Kaldı ki cumhuriyet savcısının tutuklama
talebinden anlaşıldığı üzere hakkımda yaklaşık 2 ay boyunca dinleme yapılmasına
rağmen sadece 2 görüşmenin şüpheli olduğu söylenmiştir ki bunların da
içeriklerinde aslında iddialara dayanak hiçbir şey barındırmadıkları, tamamen
insani mülahazalarla yapılan olağan görüşmeler oldukları gayet açıktır.
Oysa dinlenildiğinden haberdar dahi olmayan
bir kimsenin, 2 ay boyunca yaptığı yüzlerce görüşme içinde, örgüt üyeliği
iddiasına dayanak yapılabilecek hiçbir konuşmanın bulunmaması, o kişinin örgüt
üyesi olmadığının açık bir delilidir. Sayın Savcılık, bir telefon görüşmesinden
zorlama yorumlarla cımbızla bir sözcük çekeceğine, Tape’lerin tamamına
baksaydı, asla bir örgüt üyeliğinden söz edilemeyeceğini kolayca anlayabilirdi.
Zira 2 ay boyunca hakkımda telefon dinelmesi yapılmasına rağmen sadece 2
tapenin şüpheli görünmesi ve bunların da aslında iddialara dayanak olmaktan
uzak olması dahi aslında asla bir terör örgütü üyesi olarak suçlanamayacağımı
açıkça göstermektedir.
AKRABA GÖRÜŞMESİ NASIL
ÖRGÜTSEL BAĞ SAYILIYOR.?
Bir insanın avukatı
veya öz yeğeni ile görüşmesi nasıl örgütsel bağ olarak yorumlanarak tutuklamaya
gerekçe kabul edilir.?
Değinmek istediğim bir mesele de teknik
takip sonucu elde edilen sözde delillerdir. Bu teknik takipte anladığım
kadarıyla Van iline yaptığım seçim gezim adım adım takip edilmiş ancak bu
gezide sözde örgütsel bağ iddiasına dayanak olabilecek hiçbir delil
bulunamayınca, bu sefer bir avukatla hatta kendi öz yeğenimle olan görüşmem
bile oldukça dolaylı ve afaki yorumlarla örgüt üyeliği iddiasına dayanak
yapılmaya çalışılmıştır.
Örneğin Cumhuriyet savcısının tutuklanmama dair talep yazısında Şevket Tuci isimli avukat ile görüştüğüm ve bu kişinin de avukat olması sebebiyle PKK mensubu kişilerle irtibatlı olabileceği iddia edilmiştir. Yahut kendi öz yeğenimle olan görüşmem bu kişinin güya bir akrabası hakkında örgüt üyeliğinden işlem yapıldığı gerekçesiyle hakkımdaki suçlamaya dayanak yapılmaya çalışılmıştır.
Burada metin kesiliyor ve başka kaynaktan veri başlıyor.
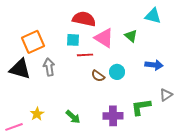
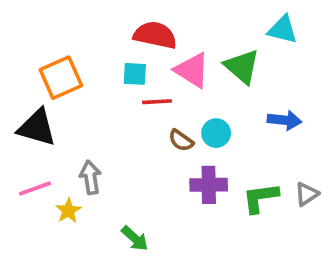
green triangle: (131, 36) -> (242, 67), size x1.5
gray arrow: (49, 67) -> (90, 177), moved
gray triangle: (166, 95) -> (307, 194), moved
purple cross: (113, 116) -> (209, 185), moved
green arrow: (73, 117) -> (135, 238), moved
pink line: (14, 127) -> (35, 188), moved

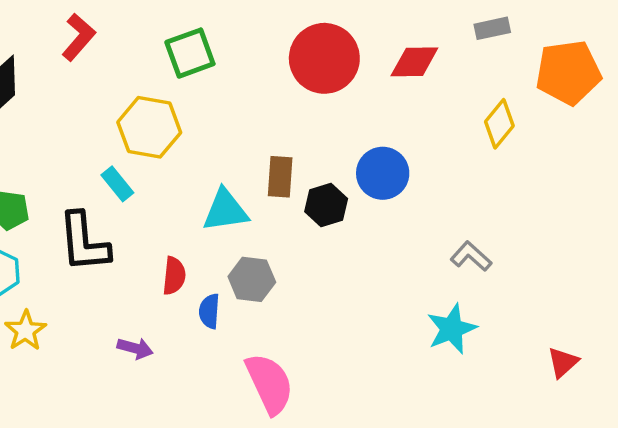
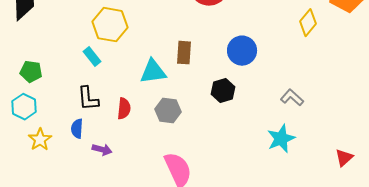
black hexagon: (326, 205) -> (223, 91), moved
black L-shape: (84, 242) -> (88, 99), moved, size x0.7
blue semicircle: (209, 311) -> (77, 129), moved

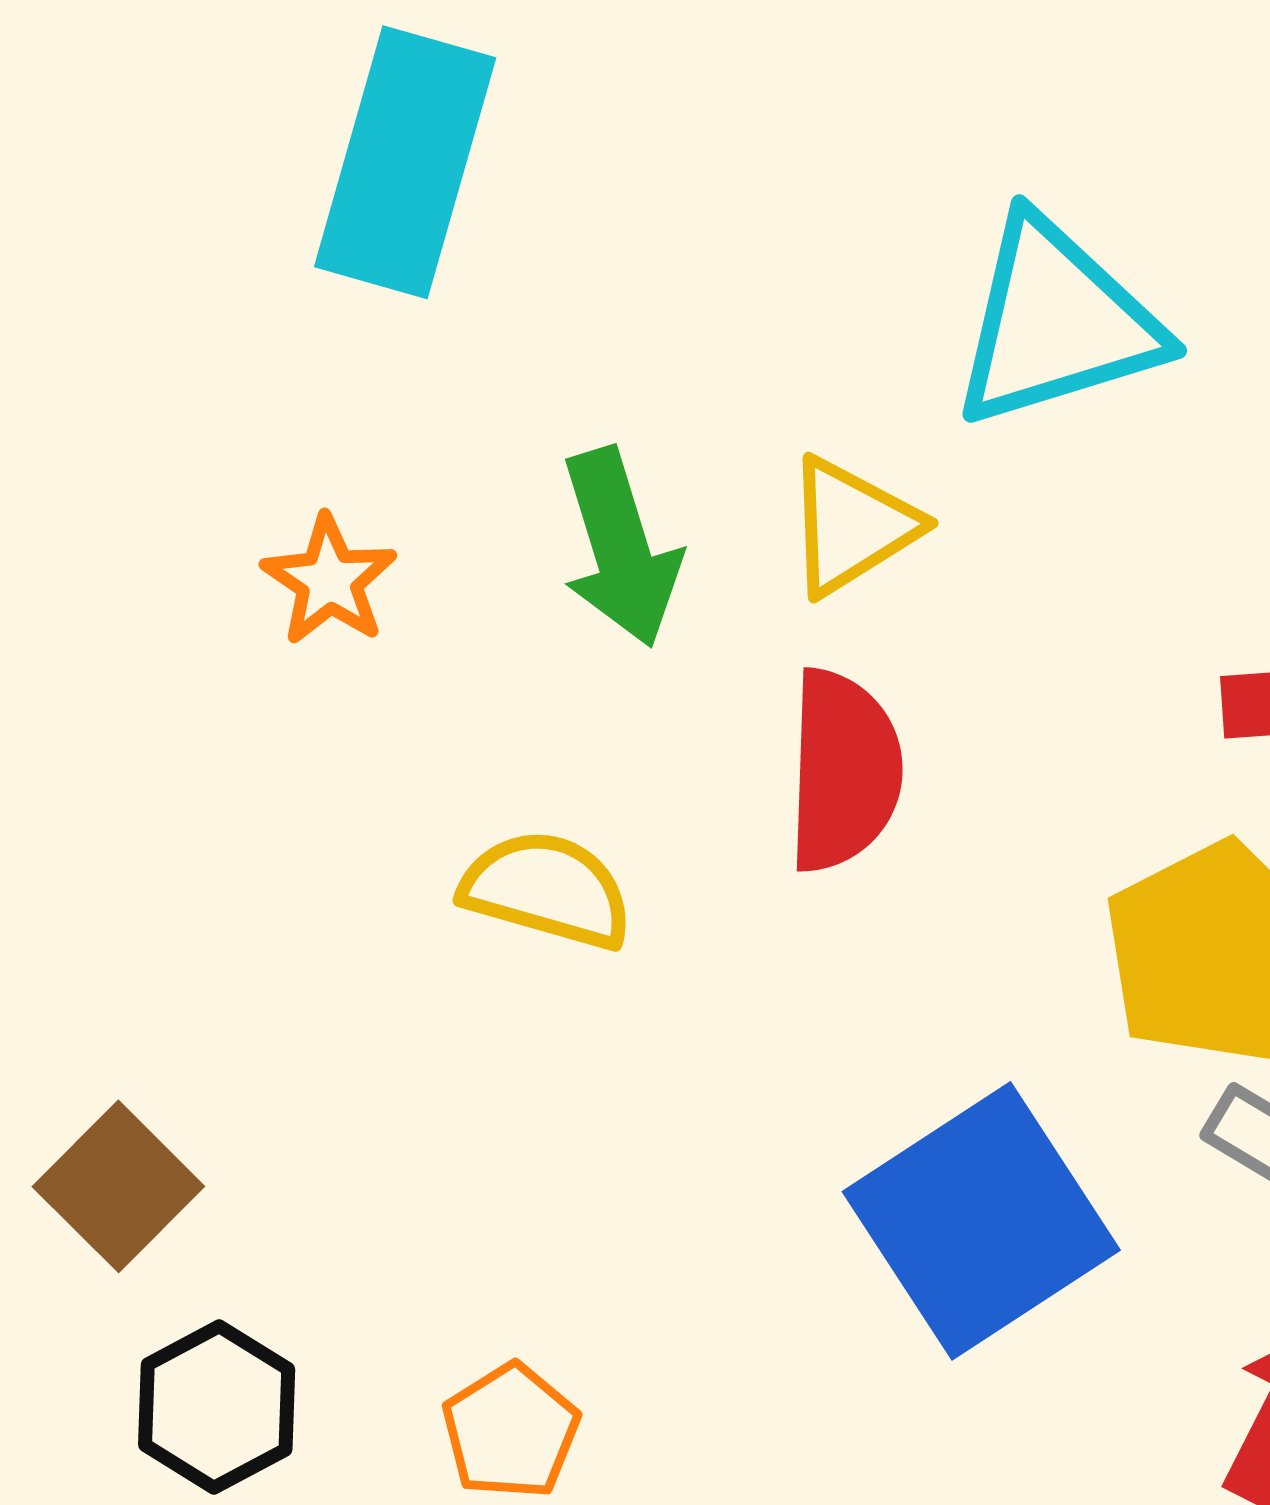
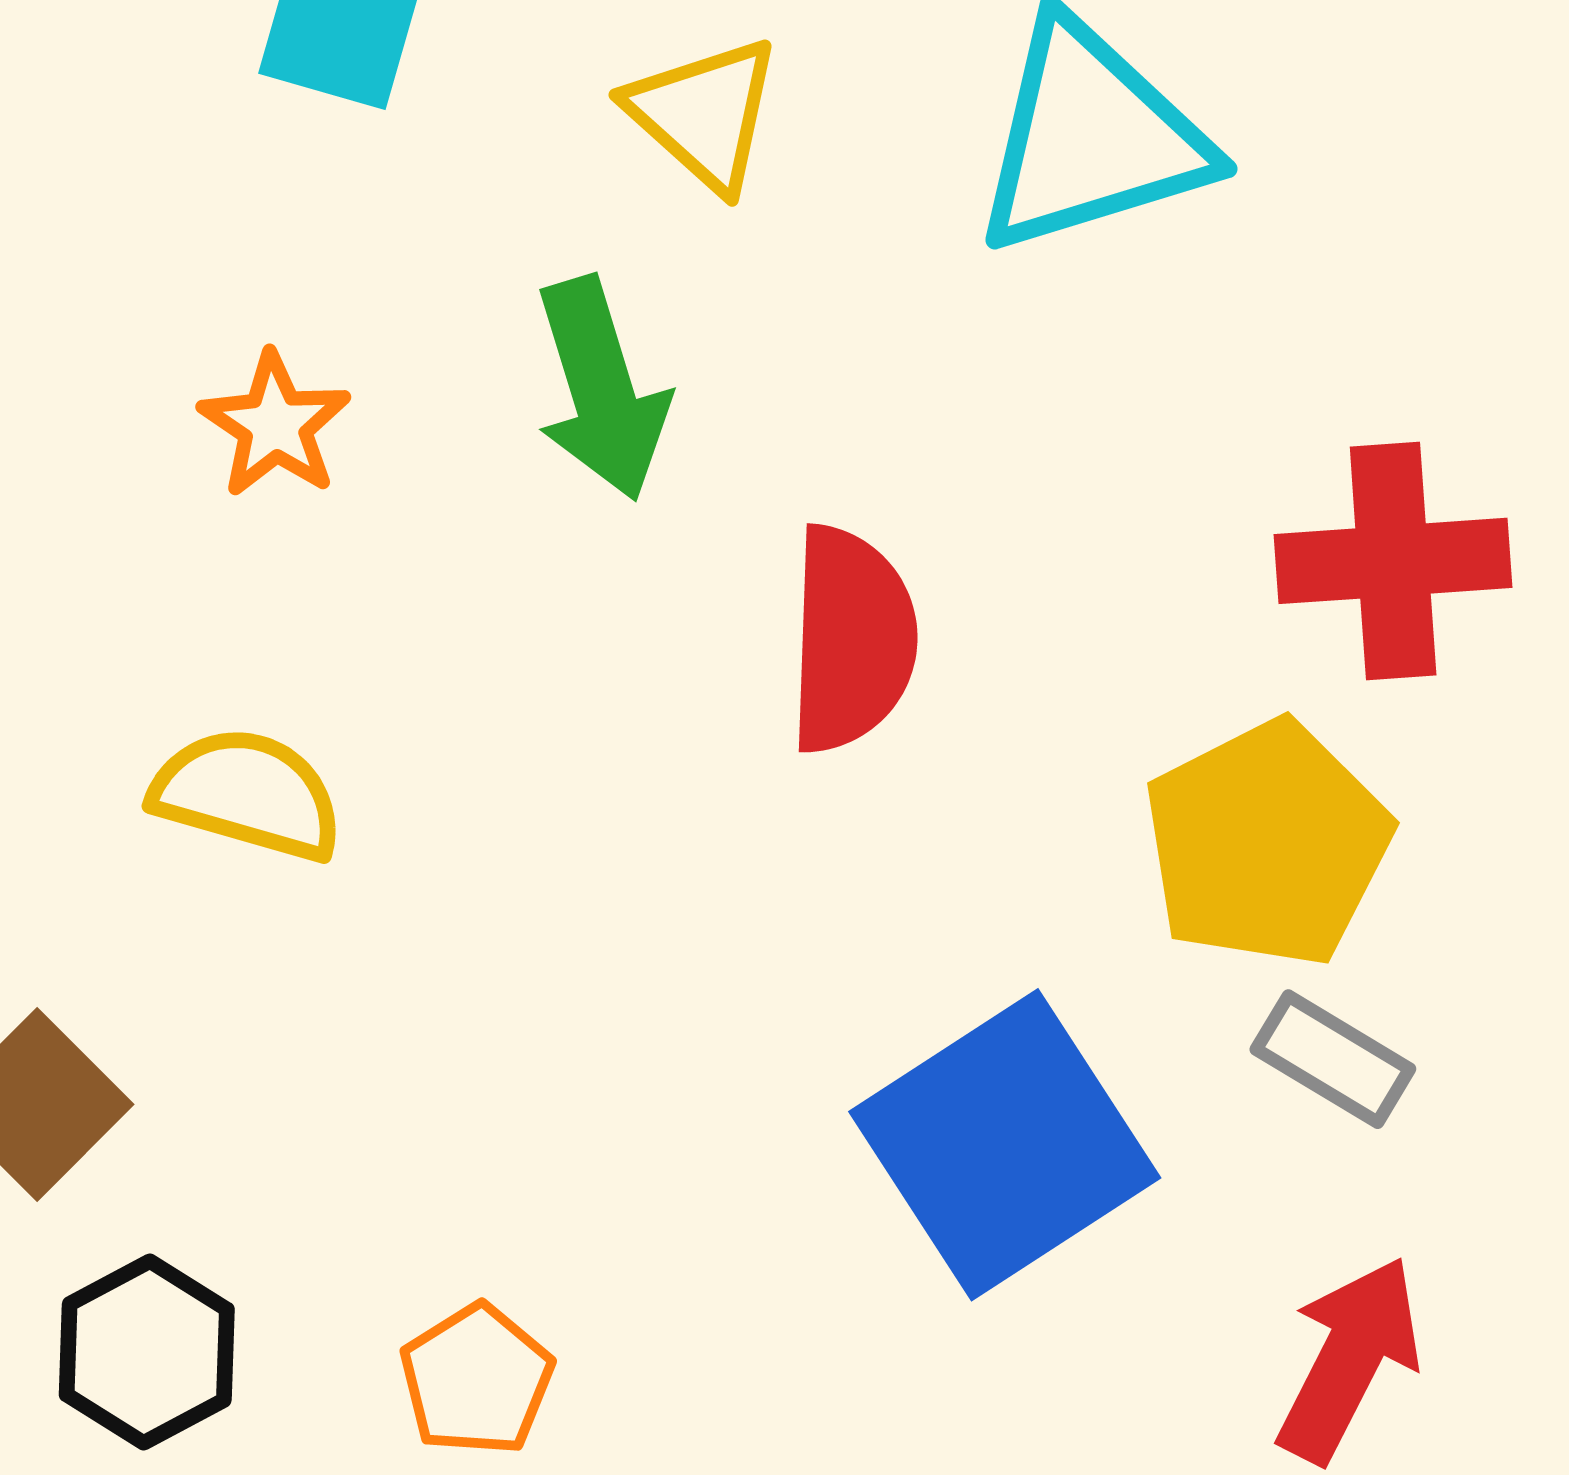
yellow triangle: (852, 526) -> (704, 114), moved, turned -46
yellow semicircle: (547, 890) -> (247, 794), moved

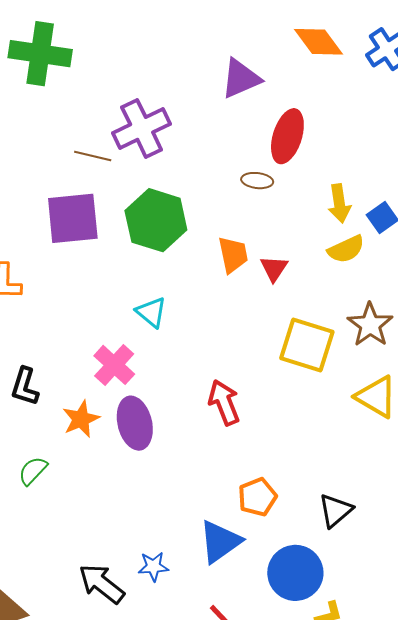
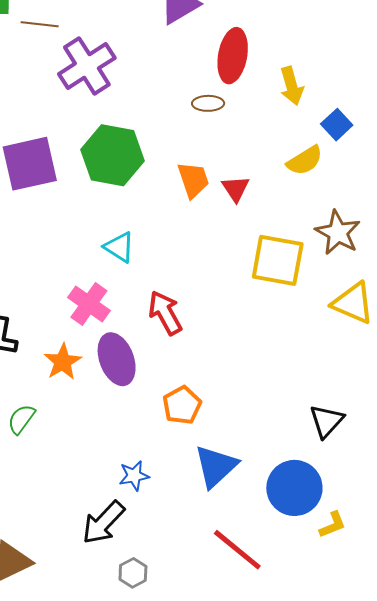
brown line: (93, 156) -> (40, 24), moved
yellow arrow: (339, 203) -> (292, 86), moved
red arrow: (224, 402) -> (165, 313), moved
orange pentagon: (257, 497) -> (182, 405), moved
blue star: (153, 566) -> (134, 476), moved
black arrow: (102, 584) -> (103, 523), turned -78

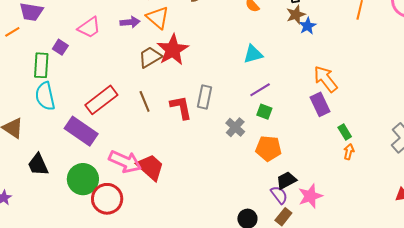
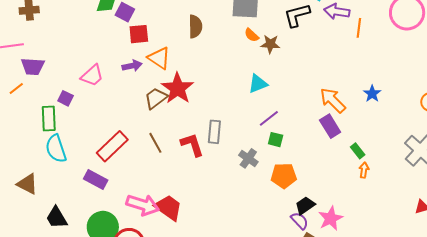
brown star: (296, 15) -> (270, 44), moved, turned 30
blue star: (307, 26) -> (372, 94), moved
purple rectangle: (81, 131) -> (96, 179), size x0.7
Oysa sorarım size; bir insanın avukatı veya öz
yeğeni ile olağan bir şekilde görüşmesi nasıl olurda örgütsel bağ olarak
yorumlanarak tutuklamaya gerekçe kabul edilir.? Bu kişiler hakkındaki
varsayımlar nasıl olur da şahsıma isnat olarak yöneltilir.?
Seçim gezisi sırasında görüştüğüm binlerce
kişi içinden cımbızla birkaç kişi çekilip o kişilerin akrabaları gerekçe
gösterilerek bana örgüt üyeliği isnadında bulunulması ciddiye alınmaktan dahi
uzaktır. Bu durum bile aslında soruşturmanın zaten en baştan şahsımı suçlu
göstermek üzere tasarlandığını, peşinen mahkûm edilmeye çalışıldığımı, buna
delil bulunmaya gayret edildiğini, böyle bir delil bulunamayınca bu sefer de
zorlama yorumlarla delil icat edilmeye çalışıldığını açıkça göstermektedir.
HAKKIMDAKİ ÖRGÜT ÜYELİĞİ İDDİASI GERÇEKDIŞIDIR
Dönemin Cumhurbaşkanı,
bakanları, valileri, belediye başkanları ile çok sayıda görüşmem vardır.
Az evvel bahsettiğim gibi içeriği bile
belli olmayan hatta gerçekleştiği hususunda yoğun şüpheler bulunan çeşitli
konuşma ve görüşmeler güya terör örgütüne mensup olduğum şeklinde lanse
edilmiştir. Fakat atlanan husus şudur ki; bu varlığı şüpheli görüşmelerin
dışında, şahsımın, dönemin Cumhurbaşkanı, bakanları, valileri, belediye
başkanları, yazar ile sanatçıları ve hatta ordu mensupları ile gerek varlığı
gerekse de içeriği belirlenebilir çok sayıda görüşmem de vardır.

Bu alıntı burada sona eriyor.